*** Opening PROVIDED RECORDS ***
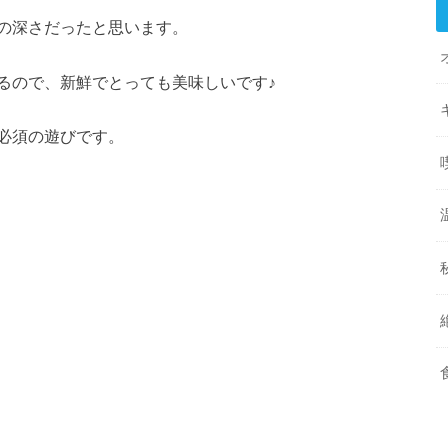
の深さだったと思います。
るので、新鮮でとっても美味しいです♪
必須の遊びです。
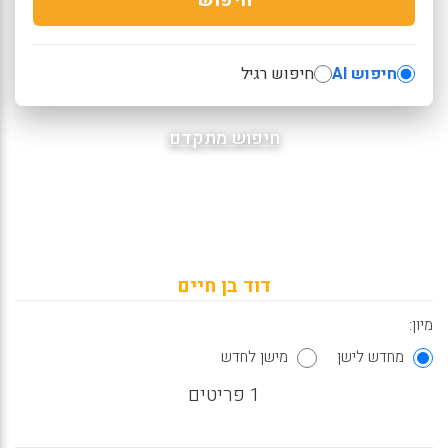
חיפוש AI
חיפוש רגיל
חיפוש מתקדם
דוד בן חיים
מיון:
מחדש לישן
מישן לחדש
1 פריטים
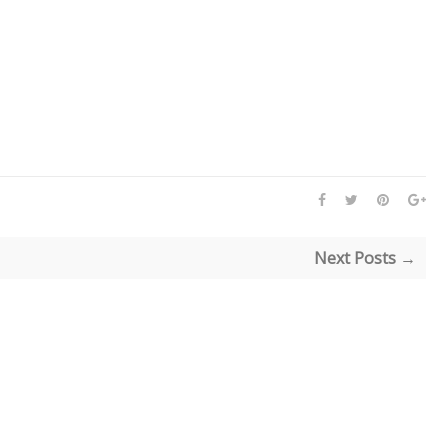
Next Posts →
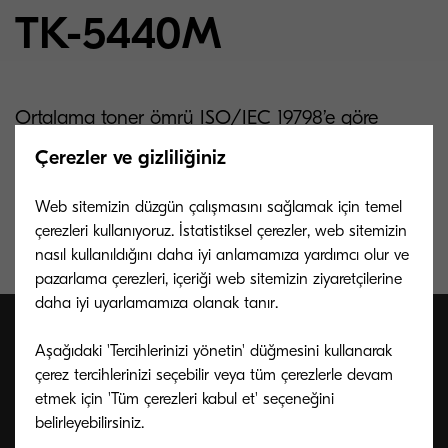
TK-5440M
Ortalama toner ömrü ISO/IEC 19798’e göre
verilmiştir. 2.400 A4 sayfa ömürlü macenta toner.
Çerezler ve gizliliğiniz
Başlangıç toner ömrü 1.500 A4 sayfa
Web sitemizin düzgün çalışmasını sağlamak için temel
çerezleri kullanıyoruz. İstatistiksel çerezler, web sitemizin
nasıl kullanıldığını daha iyi anlamamıza yardımcı olur ve
pazarlama çerezleri, içeriği web sitemizin ziyaretçilerine
daha iyi uyarlamamıza olanak tanır.
Aşağıdaki 'Tercihlerinizi yönetin' düğmesini kullanarak
çerez tercihlerinizi seçebilir veya tüm çerezlerle devam
Bizimle konuşun, biz insanız
etmek için 'Tüm çerezleri kabul et' seçeneğini
belirleyebilirsiniz.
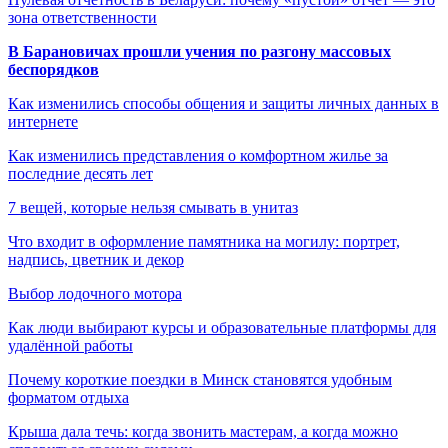
зона ответственности
В Барановичах прошли учения по разгону массовых
беспорядков
Как изменились способы общения и защиты личных данных в
интернете
Как изменились представления о комфортном жилье за
последние десять лет
7 вещей, которые нельзя смывать в унитаз
Что входит в оформление памятника на могилу: портрет,
надпись, цветник и декор
Выбор лодочного мотора
Как люди выбирают курсы и образовательные платформы для
удалённой работы
Почему короткие поездки в Минск становятся удобным
форматом отдыха
Крыша дала течь: когда звонить мастерам, а когда можно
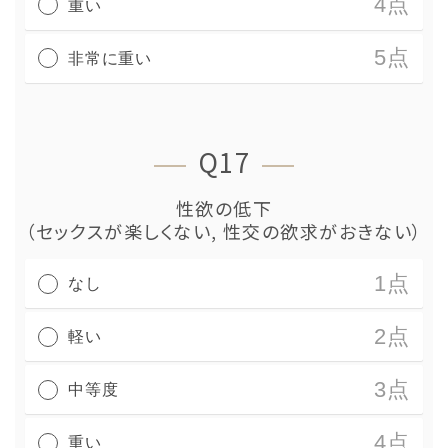
4点
重い
5点
非常に重い
Q17
性欲の低下
（セックスが楽しくない, 性交の欲求がおきない）
1点
なし
2点
軽い
3点
中等度
4点
重い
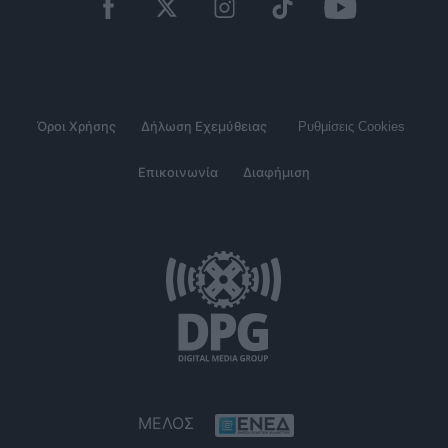
Όροι Χρήσης
Δήλωση Εχεμύθειας
Ρυθμίσεις Cookies
Επικοινωνία
Διαφήμιση
ΜΕΛΟΣ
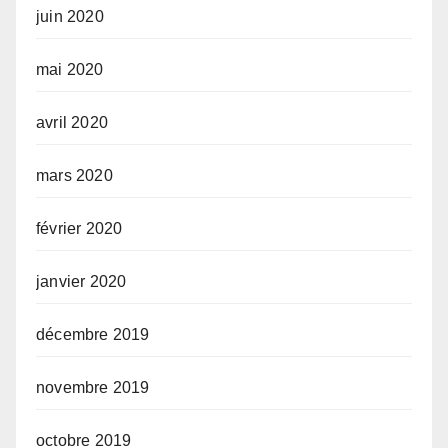
juin 2020
mai 2020
avril 2020
mars 2020
février 2020
janvier 2020
décembre 2019
novembre 2019
octobre 2019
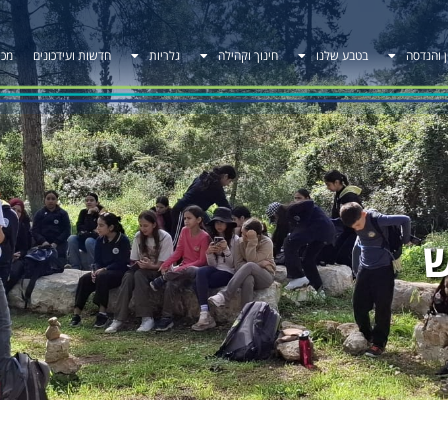
ן והנדסה
בטבע שלנו
חינוך וקהילה
גלריות
חדשות ועידכונים
מכר
ש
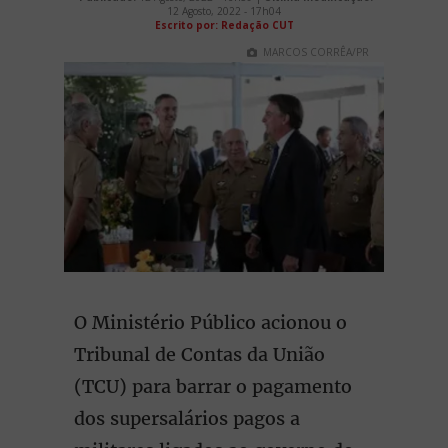
12 Agosto, 2022 - 17h04
Escrito por: Redação CUT
MARCOS CORRÊA/PR
O Ministério Público acionou o
Tribunal de Contas da União
(TCU) para barrar o pagamento
dos supersalários pagos a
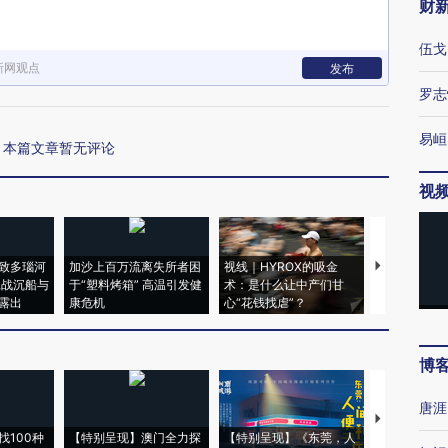
财
伍戈
新网观点
发布
罗志
易峘
本篇文章暂无评论
视
致多瑙河
加沙上百万流离失所者困
视线｜HYROX的吸金
马航飞行员
二战沉船与
于“塑料烤箱” 高温引发健
术：是什么让中产们甘
粒摇头丸 尿
露出
康危机
心“花钱找虐”？
毒品
博
唐涯
【推广】走
找100种
【特别呈现】澳门全力探
【特别呈现】《东莞，人
会，让数智科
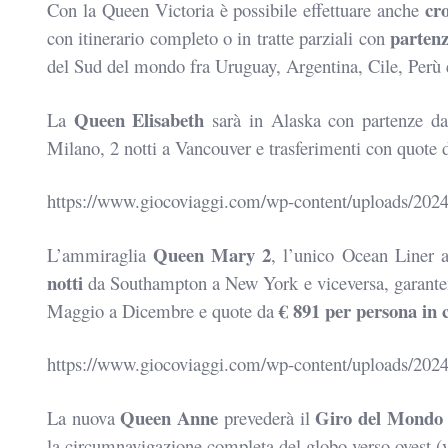
cr
Con la Queen Victoria è possibile effettuare anche
partenz
con itinerario
completo o in tratte parziali con
del Sud del mondo fra
Uruguay, Argentina, Cile, Perù
Queen Elisabeth
La
sarà in Alaska con partenze dal
Milano, 2 notti a
Vancouver e trasferimenti con quote
https://www.giocoviaggi.com/wp-content/uploads/20
Queen Mary 2
L’ammiraglia
, l’unico Ocean Liner 
notti
da
Southampton a New York e viceversa, garant
€ 891 per persona in 
Maggio a Dicembre e
quote da
https://www.giocoviaggi.com/wp-content/uploads/2
Queen Anne
Giro del Mondo 
La nuova
prevederà il
la circumnavigazione
completa del globo verso ovest (v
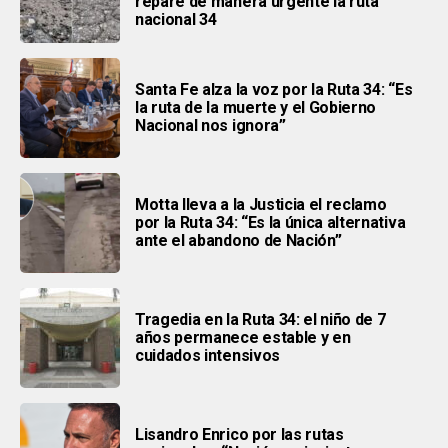
repare de manera urgente la ruta
nacional 34
Santa Fe alza la voz por la Ruta 34: “Es
la ruta de la muerte y el Gobierno
Nacional nos ignora”
Motta lleva a la Justicia el reclamo
por la Ruta 34: “Es la única alternativa
ante el abandono de Nación”
Tragedia en la Ruta 34: el niño de 7
años permanece estable y en
cuidados intensivos
Lisandro Enrico por las rutas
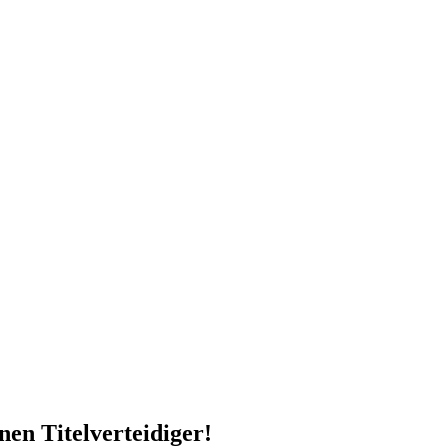
en Titelverteidiger!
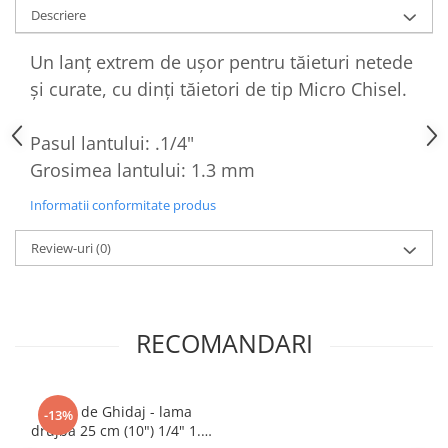
Descriere
Un lanț extrem de ușor pentru tăieturi netede
și curate, cu dinți tăietori de tip Micro Chisel.
Pasul lantului: .1/4"
Grosimea lantului: 1.3 mm
Informatii conformitate produs
Review-uri
(0)
RECOMANDARI
Sina de Ghidaj - lama
-13%
drujba 25 cm (10") 1/4" 1.3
*** Closing PROVIDED RECORDS ***
[PROBLEM DETAILS]:
Your answer must consist of every line in the listing that contains "изменились".

[ANSWER SPACE]:
Как изменились способы общения и защиты личных данных в
Как изменились представления о комфортном жилье за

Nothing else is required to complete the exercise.